▸ Activity
The response must be made up of the lines in the entries below that contain "Libanon".

▸ Given information
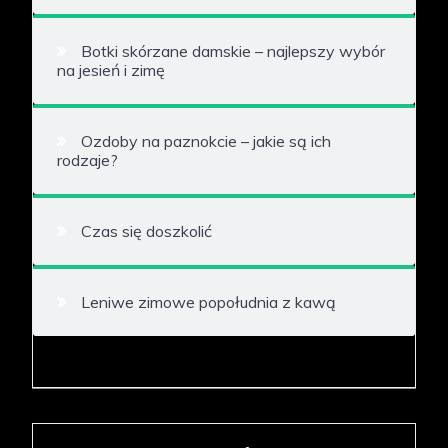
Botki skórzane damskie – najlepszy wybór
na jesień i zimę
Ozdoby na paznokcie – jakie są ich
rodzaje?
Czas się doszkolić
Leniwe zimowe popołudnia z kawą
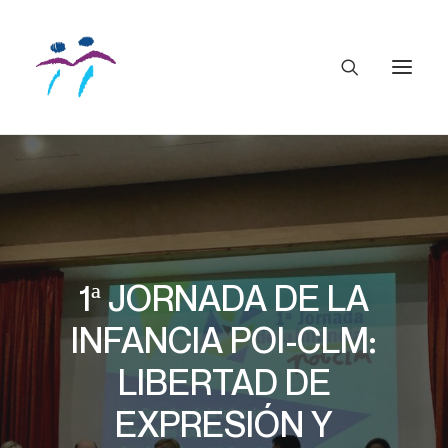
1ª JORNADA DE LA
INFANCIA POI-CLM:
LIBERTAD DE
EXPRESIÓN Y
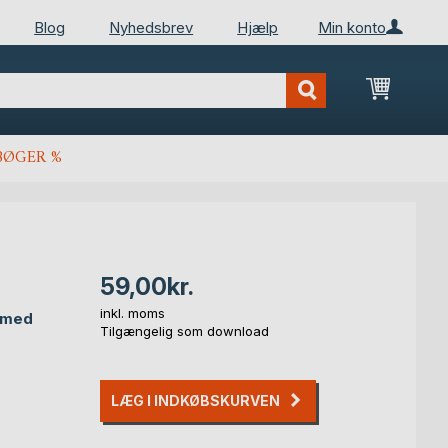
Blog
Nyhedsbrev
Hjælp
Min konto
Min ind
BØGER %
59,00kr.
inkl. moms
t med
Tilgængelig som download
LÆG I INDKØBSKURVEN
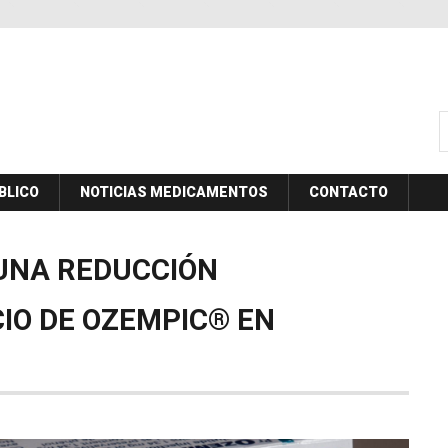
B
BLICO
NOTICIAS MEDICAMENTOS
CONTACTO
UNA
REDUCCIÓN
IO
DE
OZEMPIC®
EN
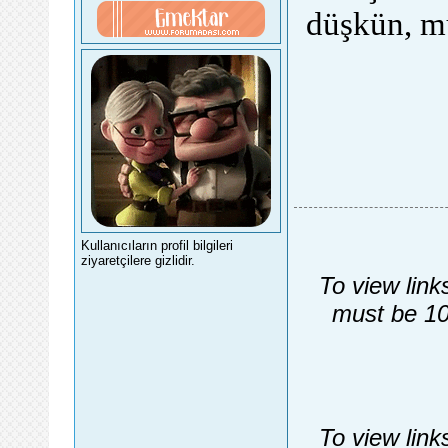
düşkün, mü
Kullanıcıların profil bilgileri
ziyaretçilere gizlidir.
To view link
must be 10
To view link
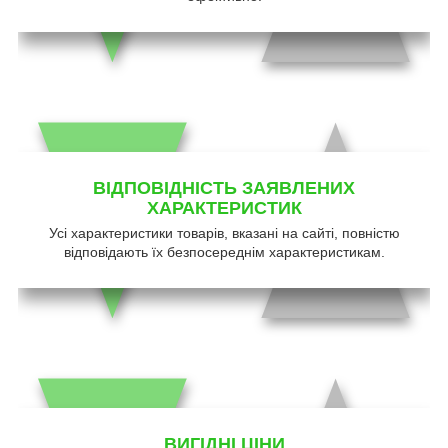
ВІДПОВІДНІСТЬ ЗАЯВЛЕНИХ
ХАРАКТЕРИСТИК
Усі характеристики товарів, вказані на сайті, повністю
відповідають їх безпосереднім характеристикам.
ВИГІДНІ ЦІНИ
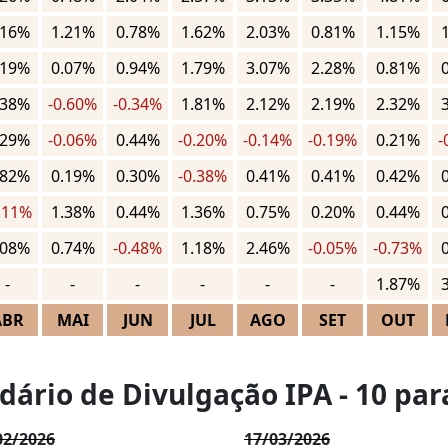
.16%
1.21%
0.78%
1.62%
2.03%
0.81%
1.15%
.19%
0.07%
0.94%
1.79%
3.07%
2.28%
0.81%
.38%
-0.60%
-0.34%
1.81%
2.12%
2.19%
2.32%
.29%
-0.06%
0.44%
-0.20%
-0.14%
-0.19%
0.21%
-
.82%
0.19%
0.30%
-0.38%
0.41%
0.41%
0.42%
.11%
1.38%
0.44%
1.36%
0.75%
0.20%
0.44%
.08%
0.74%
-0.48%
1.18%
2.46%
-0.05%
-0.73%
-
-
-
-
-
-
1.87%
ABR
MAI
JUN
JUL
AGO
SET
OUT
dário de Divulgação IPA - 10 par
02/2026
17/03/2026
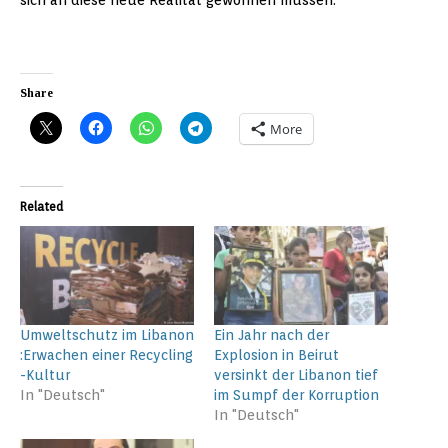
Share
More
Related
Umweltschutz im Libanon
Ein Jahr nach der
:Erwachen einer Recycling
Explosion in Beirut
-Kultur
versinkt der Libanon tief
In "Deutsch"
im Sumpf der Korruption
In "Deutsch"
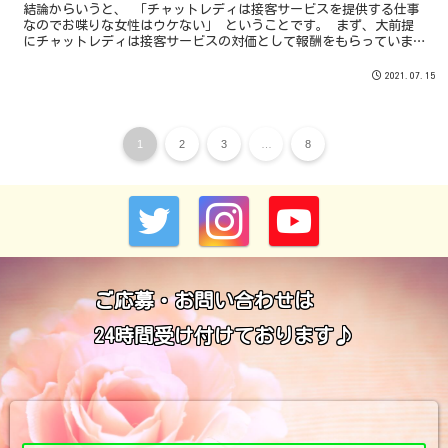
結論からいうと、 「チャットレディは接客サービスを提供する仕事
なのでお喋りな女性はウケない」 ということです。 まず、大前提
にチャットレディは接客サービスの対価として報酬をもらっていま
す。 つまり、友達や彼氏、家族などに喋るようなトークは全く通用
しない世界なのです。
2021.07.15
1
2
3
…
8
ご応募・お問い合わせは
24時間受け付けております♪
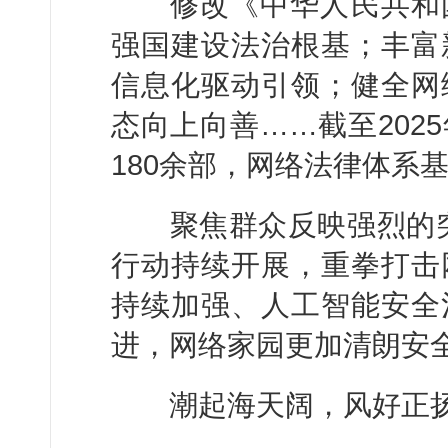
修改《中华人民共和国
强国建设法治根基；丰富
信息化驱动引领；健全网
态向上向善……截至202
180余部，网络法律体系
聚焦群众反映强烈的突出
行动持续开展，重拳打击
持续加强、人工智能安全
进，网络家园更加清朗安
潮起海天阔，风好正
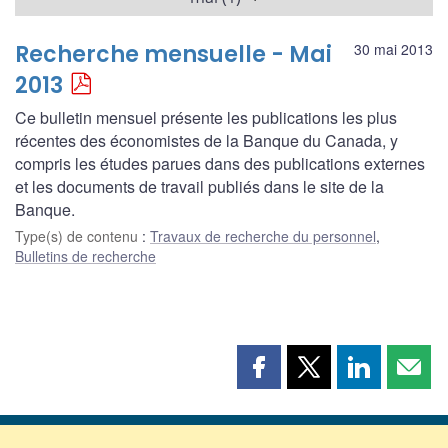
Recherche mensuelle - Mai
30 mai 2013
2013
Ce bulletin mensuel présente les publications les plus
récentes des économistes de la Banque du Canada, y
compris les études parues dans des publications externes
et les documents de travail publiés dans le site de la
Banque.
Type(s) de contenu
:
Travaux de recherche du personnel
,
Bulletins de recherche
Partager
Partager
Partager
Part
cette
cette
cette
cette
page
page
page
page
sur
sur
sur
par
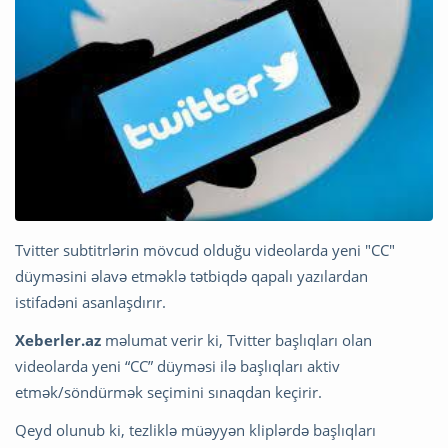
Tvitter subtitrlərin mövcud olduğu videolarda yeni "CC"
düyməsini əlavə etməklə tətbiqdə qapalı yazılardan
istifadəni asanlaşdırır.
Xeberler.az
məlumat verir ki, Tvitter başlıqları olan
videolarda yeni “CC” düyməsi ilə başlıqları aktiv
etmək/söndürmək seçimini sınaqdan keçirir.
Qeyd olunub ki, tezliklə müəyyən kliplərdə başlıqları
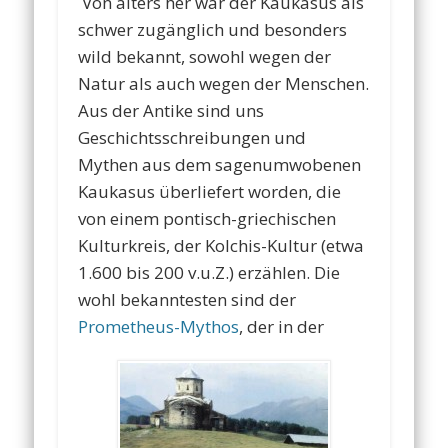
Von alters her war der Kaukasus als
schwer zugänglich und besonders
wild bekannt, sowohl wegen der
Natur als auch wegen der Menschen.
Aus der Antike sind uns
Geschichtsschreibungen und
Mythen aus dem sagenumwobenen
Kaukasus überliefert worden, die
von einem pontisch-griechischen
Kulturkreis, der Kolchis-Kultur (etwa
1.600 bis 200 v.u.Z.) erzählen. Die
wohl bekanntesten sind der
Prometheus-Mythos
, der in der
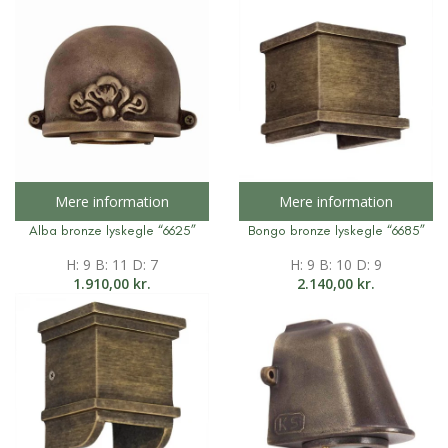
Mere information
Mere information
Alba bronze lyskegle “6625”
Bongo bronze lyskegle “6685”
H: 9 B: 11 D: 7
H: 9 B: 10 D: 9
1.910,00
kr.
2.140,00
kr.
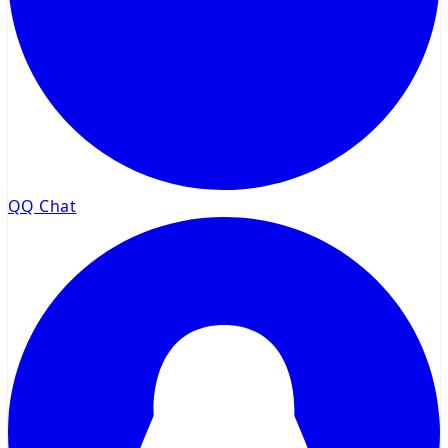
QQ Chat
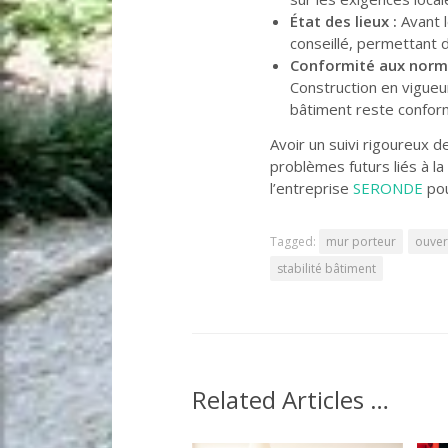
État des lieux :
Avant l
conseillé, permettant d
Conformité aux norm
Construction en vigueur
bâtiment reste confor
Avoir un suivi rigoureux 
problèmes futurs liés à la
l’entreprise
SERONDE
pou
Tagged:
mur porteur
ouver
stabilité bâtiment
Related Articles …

--

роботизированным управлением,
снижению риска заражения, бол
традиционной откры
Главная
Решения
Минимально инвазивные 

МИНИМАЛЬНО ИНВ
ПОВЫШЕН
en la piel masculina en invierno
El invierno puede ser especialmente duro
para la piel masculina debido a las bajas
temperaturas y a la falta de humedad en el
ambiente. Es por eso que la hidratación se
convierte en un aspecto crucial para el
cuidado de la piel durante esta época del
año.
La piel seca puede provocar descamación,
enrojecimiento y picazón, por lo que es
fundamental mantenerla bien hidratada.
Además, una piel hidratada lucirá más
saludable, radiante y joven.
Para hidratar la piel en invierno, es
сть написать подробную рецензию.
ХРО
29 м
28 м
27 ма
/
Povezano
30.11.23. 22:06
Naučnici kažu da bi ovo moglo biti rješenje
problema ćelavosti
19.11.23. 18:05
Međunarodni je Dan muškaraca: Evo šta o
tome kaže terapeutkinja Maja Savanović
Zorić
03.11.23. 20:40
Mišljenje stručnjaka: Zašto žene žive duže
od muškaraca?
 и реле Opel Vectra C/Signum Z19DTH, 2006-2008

▸ Reply to the task
Umweltschutz im Libanon
versinkt der Libanon tief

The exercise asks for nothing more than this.